* Exercise *
Give the count of lines in the records below that contain "usadas", with no other words.
*-*-*
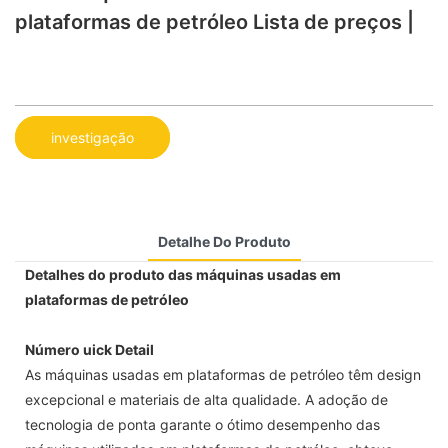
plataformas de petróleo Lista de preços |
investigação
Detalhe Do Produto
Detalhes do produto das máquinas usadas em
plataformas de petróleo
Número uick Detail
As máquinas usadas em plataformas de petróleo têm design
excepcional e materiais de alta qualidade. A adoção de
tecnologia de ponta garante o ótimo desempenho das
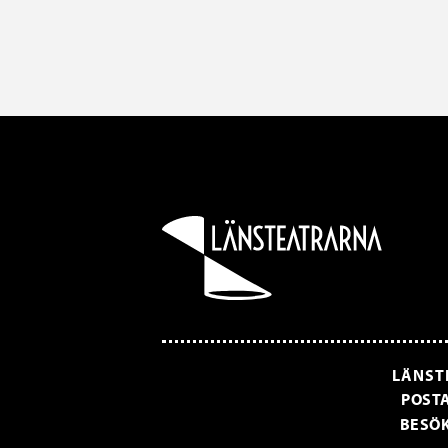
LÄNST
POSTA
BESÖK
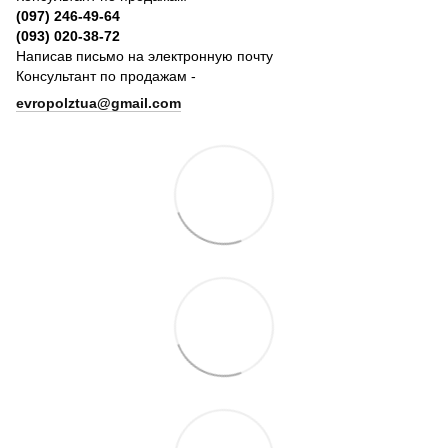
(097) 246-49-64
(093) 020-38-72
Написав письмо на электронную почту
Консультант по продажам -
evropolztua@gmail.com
*-*-*
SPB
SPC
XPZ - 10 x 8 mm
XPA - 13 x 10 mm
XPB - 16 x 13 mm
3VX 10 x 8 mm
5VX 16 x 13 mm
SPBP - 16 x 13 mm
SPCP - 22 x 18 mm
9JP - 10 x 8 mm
*-*-*
* Written response *
2